Hazel Dell resident Darrel Santesson was as outraged as the rest of his neighbors when a developer proposed wedging 10 homes on a 1 ½-acre lot just across the street.
Santesson and his wife, Norma, ultimately figured there was only one sure-fire way to protect the property: by purchasing it themselves.
“We bought it to keep the neighborhood as it was for the last 36 years,” he said.
At the time it was proposed, the Blue Jay’s Glen subdivision came to symbolize the delicate balance between maintaining neighborhood character and corralling urban sprawl in what was then a fast-growing county. But neighbors complained that the postage stamp-size lots would eradicate trees, worsen stormwater runoff and generally undermine the area’s historically rural feel.
That was six years ago.
A county hearings examiner subsequently ordered former landowners Barbara and Lester Gienger, who had proposed the infill development, to build a more expensive underground stormwater detention system. Although neighbors still weren’t entirely pleased, the ruling came just as the county’s overheated housing market was beginning to cool off.
The subdivision languished, but neighbors remained wary.
“There was always a chance that somebody would come in and buy it with the idea of developing it,” said Kate Peal, a neighbor who also serves on the board of the Northeast Hazel Dell Neighborhood Association.
Peal said neighbors didn’t believe the tract would hold much appeal for savvy developers, who would have balked at the tight confines and the county’s requirements. Instead, she worried about a less-sophisticated developer clear-cutting the little forest and then running out of money before building any houses.
In October, the Santessons officially closed off that possibility.
They paid $335,700 for the 1½-acre parcel where the subdivision was proposed, plus an adjoining 1-acre property that included an existing house and detached shop. That was a deal compared with the previous sale price for the same property: $500,000 in August 2004.

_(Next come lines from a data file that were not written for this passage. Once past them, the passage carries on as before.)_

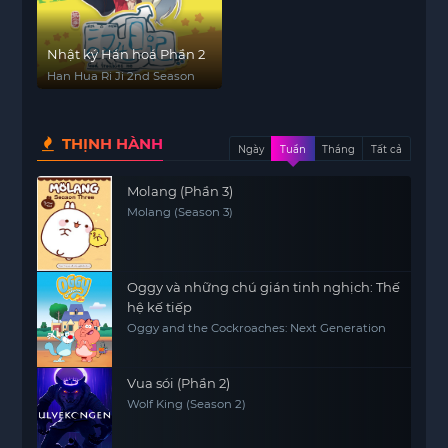
Nhật ký Hán hoá Phần 2
Han Hua Ri Ji 2nd Season
THỊNH HÀNH
Ngày
Tuần
Tháng
Tất cả
Molang (Phần 3)
Molang (Season 3)
Oggy và những chú gián tinh nghịch: Thế
hệ kế tiếp
Oggy and the Cockroaches: Next Generation
Vua sói (Phần 2)
Wolf King (Season 2)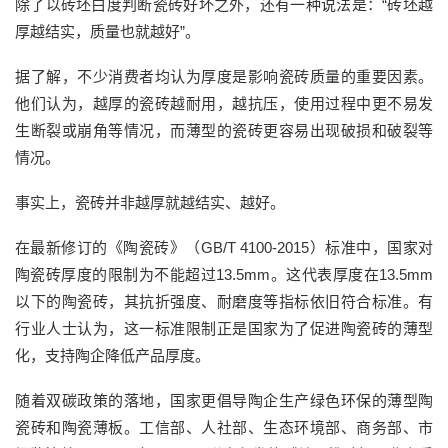
除了以砖坯白度判断瓷砖好坏之外，还有一种说法是：“砖坯越
厚越结实，质量也就越好”。
据了解，不少消费者均认为厚度是影响瓷砖质量的重要因素。
他们认为，越厚的瓷砖越耐用，越抗压，使用过程中更不易发
生断裂或崩角等情况，而薄型的瓷砖更容易出现破损和破裂等
情况。
事实上，瓷砖并非越厚就越结实、越好。
在最新修订的《陶瓷砖》（GB/T 4100-2015）标准中，国家对
陶瓷砖厚度的限制为不能超过13.5mm。这代表厚度在13.5mm
以下的陶瓷砖，其抗折强度、耐磨度等指标依旧符合标准。有
行业人士认为，这一标准限制正是国家为了促进陶瓷砖的薄型
化，支持陶企降低产品厚度。
随着双碳政策的落地，国家更倡导陶企生产绿色环保的薄型陶
瓷砖和陶瓷薄板。工信部、人社部、生态环境部、商务部、市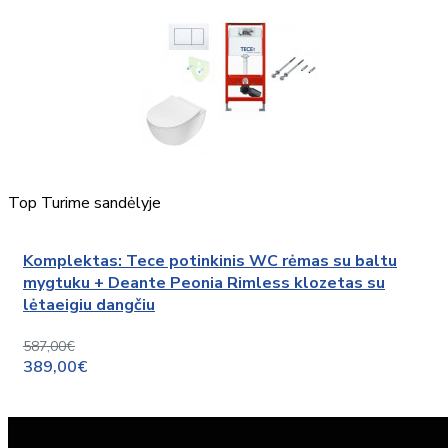
Top
Turime sandėlyje
Komplektas: Tece potinkinis WC rėmas su baltu
mygtuku + Deante Peonia Rimless klozetas su
lėtaeigiu dangčiu
587,00€
389,00€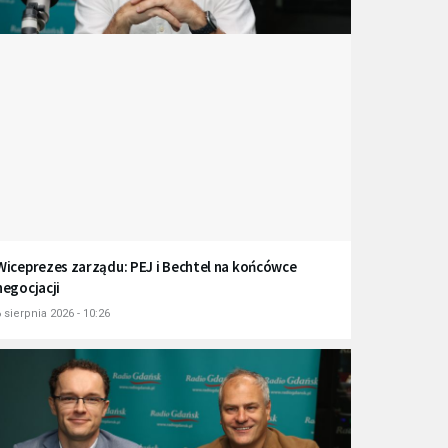
Wiceprezes zarządu: PEJ i Bechtel na końcówce
negocjacji
 sierpnia 2026 - 10:26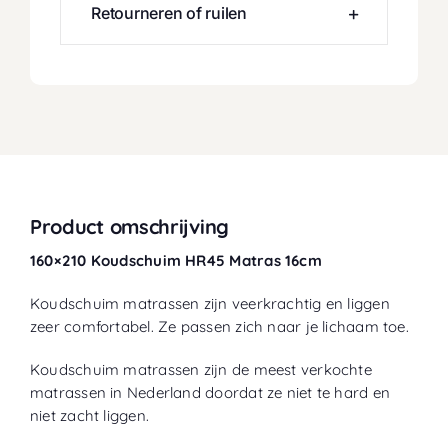
Retourneren of ruilen
Product omschrijving
160×210 Koudschuim HR45 Matras 16cm
Koudschuim matrassen zijn veerkrachtig en liggen
zeer comfortabel. Ze passen zich naar je lichaam toe.
Koudschuim matrassen zijn de meest verkochte
matrassen in Nederland doordat ze niet te hard en
niet zacht liggen.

The couple are renting out the house, which is just across 25th Avenue from the home they’ve lived in since 1974.
Darrel Santesson, 67, said they’ve repainted, repaired and redone portions of the house while getting it ready to lease. Now they like it so much that they plan to move across the street and retire there in two or three years.
In time, he said, they may even try a subdivision of their own — but with two or three houses rather than 10.
“I didn’t do this to be a martyr or anything,” he said. “But I didn’t want to see the neighborhood go to hell.”